The Yoda Fountain and Javva the Hutt Coffee: Kara Visits Lucasfilm
Geek Alert: Here’s another on-the-fly little video I made this morning, when I went over to the handsome campus of Lucasfilm on the Presidio in San Francisco, at the foot of the Golden Gate Bridge. I was there to see the demo that famed director George Lucas will be doing at the D: All Things Digital conference in a few weeks.
After years of bugging Lucasfilm’s Lynne Hale to nab him, we are very excited that the famed movie director and producer will be onstage at the conference (and clips of that interview will be on our site, too).

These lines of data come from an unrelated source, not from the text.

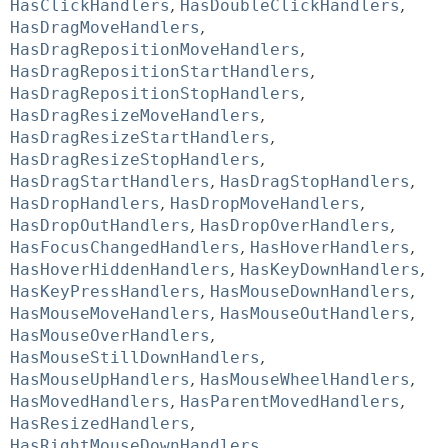
HasClickHandlers
,
HasDoubleClickHandlers
,
HasDragMoveHandlers
,
HasDragRepositionMoveHandlers
,
HasDragRepositionStartHandlers
,
HasDragRepositionStopHandlers
,
HasDragResizeMoveHandlers
,
HasDragResizeStartHandlers
,
HasDragResizeStopHandlers
,
HasDragStartHandlers
,
HasDragStopHandlers
,
HasDropHandlers
,
HasDropMoveHandlers
,
HasDropOutHandlers
,
HasDropOverHandlers
,
HasFocusChangedHandlers
,
HasHoverHandlers
,
HasHoverHiddenHandlers
,
HasKeyDownHandlers
,
HasKeyPressHandlers
,
HasMouseDownHandlers
,
HasMouseMoveHandlers
,
HasMouseOutHandlers
,
HasMouseOverHandlers
,
HasMouseStillDownHandlers
,
HasMouseUpHandlers
,
HasMouseWheelHandlers
,
HasMovedHandlers
,
HasParentMovedHandlers
,
HasResizedHandlers
,
HasRightMouseDownHandlers
,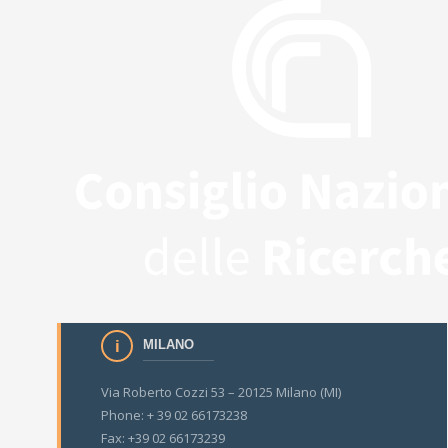
MILANO
Via Roberto Cozzi 53 – 20125 Milano (MI)
Phone: + 39 02 66173238
Fax: +39 02 66173239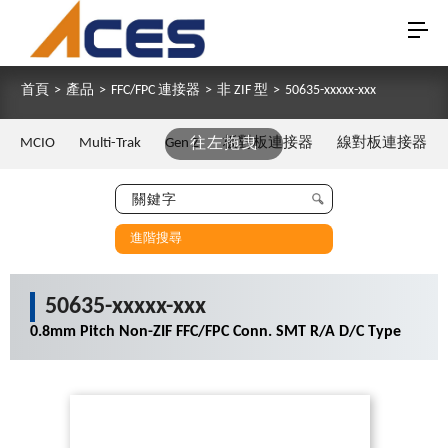
首頁
>
產品
>
FFC/FPC 連接器
>
非 ZIF 型
>
50635-xxxxx-xxx
MCIO
Multi-Trak
Gen Z
往左拖曳
板對板連接器
線對板連接器
進階搜尋
50635-xxxxx-xxx
0.8mm Pitch Non-ZIF FFC/FPC Conn. SMT R/A D/C Type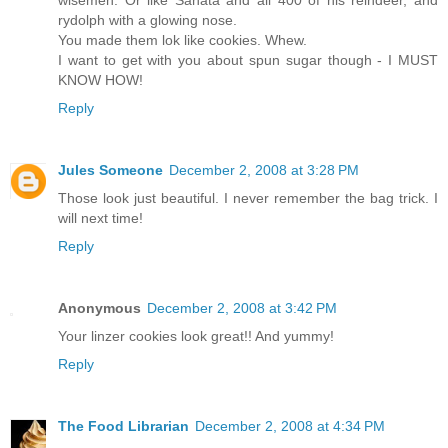
wisemen. Or like Sanata and all 400 of his reindeer, and
rydolph with a glowing nose.
You made them lok like cookies. Whew.
I want to get with you about spun sugar though - I MUST
KNOW HOW!
Reply
Jules Someone
December 2, 2008 at 3:28 PM
Those look just beautiful. I never remember the bag trick. I
will next time!
Reply
Anonymous
December 2, 2008 at 3:42 PM
Your linzer cookies look great!! And yummy!
Reply
The Food Librarian
December 2, 2008 at 4:34 PM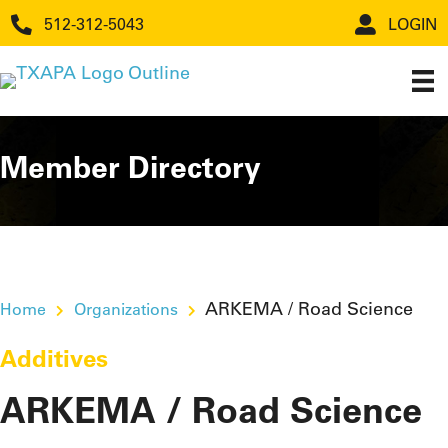
512-312-5043
LOGIN
Member Directory
ARKEMA / Road Science
Home
Organizations
Additives
ARKEMA / Road Science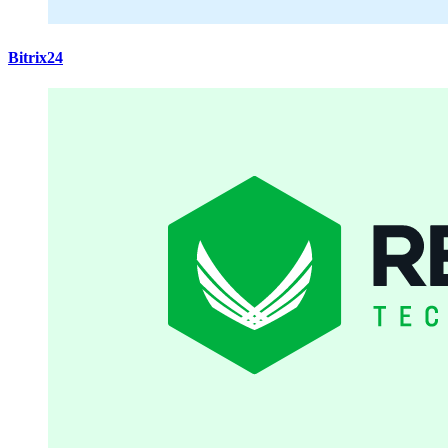
Bitrix24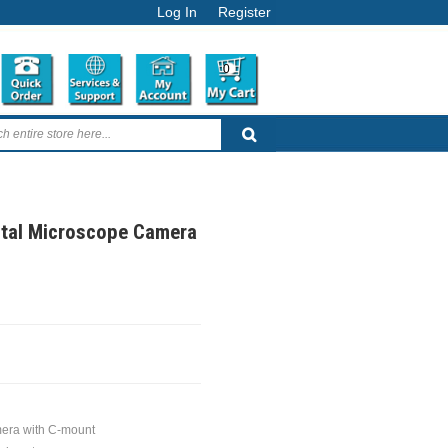
Log In
Register
0
ital Microscope Camera
mera with C-mount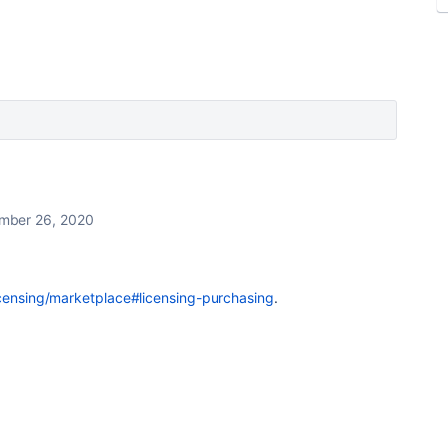
mber 26, 2020
icensing/marketplace#licensing-purchasing
.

But the choice of Lucas was not because he is one of the most successful and influential moviemakers of all time. It’s because of his technology chops–his early combination of cutting-edge technology and filmmaking, along with mythic storytelling, have been groundbreaking. We hope to really delve into where he thinks digital video is going in all its forms.
From the demo I saw–about which I can say nothing until he shows it on the D stage–Lucas will push the envelope even further in a variety of genres (all I can say is via some amazing new breakthroughs in computer technology, Indiana Jones is really in big trouble now).
After the demo, I got a tour around Lucasfilm’s new home, a facility called the Letterman Digital Arts Center on a 23-acre campus overlooking the San Francisco Bay. I was not looking at the view, but at the cool array of movie and tech memorabilia scattered all over the place, which caused me to say “Wow” a few too many times. (Here is a link to one I did from the Cable Show in Las Vegas earlier in the week, where I said “Ahhhh” a lot more than I needed to.)
Lucas started his legendary career in 1971, with San Francisco-based American Zoetrope and longtime friend Francis Ford Coppola as executive producer, transforming a student film into his first feature, “THX-1138.” That was followed in 1973 by the low-budget but giant hit “American Graffiti.”
In his third outing, Lucas offered the world “Star Wars,” and nerds have never recovered. The huge sci-fi hit garnered a clutch of Oscars, spawned a genre and many sequels, some better than others. He recently said there are more to come.
He also later created the classic adventurer Indiana Jones and co-wrote and executive-produced the successful series “Raiders of the Lost Ark,” which got him another bunch of Oscars. A fourth sequel is coming next summer. (Lucas also made “Howard the Duck,” but we’re going to ignore that.)
Lucas has also created a lot of television and is now working on the creation of “Clone Wars,” the first computer-generated animated television series from Lucasfilm Animation.
All of his entertainment work inspired Lucas to create his own visual-effects company, Industrial Light & Magic, which is the industry leader, delivering such movie creations as the scary dinosaurs of “Jurassic Park,” the cool magic of the “Harry Potter” films and the icky-looking pirates in the “Pirates of the Caribbean” movies.
His Skywalker Sound is also one of the best regarded in the business of crafting of a film’s soundtrack and post-production editing. And Lucasfilm also includes LucasArts, a video-game company, and Lucas Licensing, which manages the creation of all that “Star Wars” merchandise.